THE JSE will get another African boost when Botswana grocery retailer Choppies Enterprises lists on the main board at the end of this month.
This will be the fourth inward listing from the rest of the continent, following in the footsteps of Namibia’s Trustco, Botswana’s Wilderness Safaris and Nigeria’s Oando.
Choppies would use the secondary listing to raise about R600m by issuing new shares equal to 10% of issued stock, CEO Ramachandran Ottappath said on Tuesday.
Choppies commands a market capitalisation of 5.2-billion pula (about R6.3bn) on the Botswana Stock Exchange.
Three existing major investors will also offer for sale another 160-million of the issued shares, increasing the stock available in Johannesburg to 280-million shares.

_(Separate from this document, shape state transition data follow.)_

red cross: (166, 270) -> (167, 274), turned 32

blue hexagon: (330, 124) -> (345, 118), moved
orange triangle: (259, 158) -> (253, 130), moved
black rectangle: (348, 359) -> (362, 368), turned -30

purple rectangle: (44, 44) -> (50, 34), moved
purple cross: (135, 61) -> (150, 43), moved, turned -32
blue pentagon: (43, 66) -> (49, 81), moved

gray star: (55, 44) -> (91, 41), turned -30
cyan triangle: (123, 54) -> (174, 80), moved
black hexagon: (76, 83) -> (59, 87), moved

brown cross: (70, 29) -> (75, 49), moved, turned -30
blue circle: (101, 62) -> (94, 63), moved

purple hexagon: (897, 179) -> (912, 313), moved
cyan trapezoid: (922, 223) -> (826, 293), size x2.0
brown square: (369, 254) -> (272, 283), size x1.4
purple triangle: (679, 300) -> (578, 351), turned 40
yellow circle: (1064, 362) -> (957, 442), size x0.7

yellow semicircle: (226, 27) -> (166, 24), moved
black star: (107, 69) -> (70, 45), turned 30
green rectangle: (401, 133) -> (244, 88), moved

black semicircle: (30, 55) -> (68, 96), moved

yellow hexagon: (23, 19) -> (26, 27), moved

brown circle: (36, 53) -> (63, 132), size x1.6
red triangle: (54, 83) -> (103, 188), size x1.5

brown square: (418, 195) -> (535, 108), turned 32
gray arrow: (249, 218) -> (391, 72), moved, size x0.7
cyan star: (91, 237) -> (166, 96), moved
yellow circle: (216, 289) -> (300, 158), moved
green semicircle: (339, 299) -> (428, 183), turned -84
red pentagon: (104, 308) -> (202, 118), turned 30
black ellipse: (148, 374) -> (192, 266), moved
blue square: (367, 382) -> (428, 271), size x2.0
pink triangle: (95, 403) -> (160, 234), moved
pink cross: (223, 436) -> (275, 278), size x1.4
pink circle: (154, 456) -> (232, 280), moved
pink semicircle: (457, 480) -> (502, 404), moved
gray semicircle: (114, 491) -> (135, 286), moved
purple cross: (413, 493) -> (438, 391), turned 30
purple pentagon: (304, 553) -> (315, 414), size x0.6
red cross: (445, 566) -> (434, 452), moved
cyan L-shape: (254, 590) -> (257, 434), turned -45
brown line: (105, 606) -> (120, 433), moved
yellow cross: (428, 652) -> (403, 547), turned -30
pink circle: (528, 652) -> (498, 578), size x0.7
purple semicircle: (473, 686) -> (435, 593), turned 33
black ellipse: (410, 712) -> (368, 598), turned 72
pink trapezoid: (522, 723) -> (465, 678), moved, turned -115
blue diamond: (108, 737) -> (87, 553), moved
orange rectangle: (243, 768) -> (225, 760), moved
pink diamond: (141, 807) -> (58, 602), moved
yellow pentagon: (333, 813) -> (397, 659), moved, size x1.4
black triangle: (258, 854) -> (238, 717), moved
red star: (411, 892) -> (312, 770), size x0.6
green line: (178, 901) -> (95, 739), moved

"That will help us reach the JSE’s (minimum) free float threshold of 20%," said Mr Ottappath.
Botswana’s biggest grocery retailer plans to open 31 new stores in Botswana, SA and Zimbabwe by the end of this year. The company already has 125 retail outlets in the three countries, including 35 stores in the northern provinces of SA.
"We have the infrastructure to take our store base in SA to 100 without having to increase the distribution capacity," said Mr Ottappath.
The stores in North West, Limpopo, Mpumalanga and Free State are supported by two distribution centres in Rustenburg, which Mr Ottappath said were functioning at 35% of capacity now.
Twelve new stores in Zimbabwe will take the total to 30 by December. Thirty more stores will be built in the country over the next few years.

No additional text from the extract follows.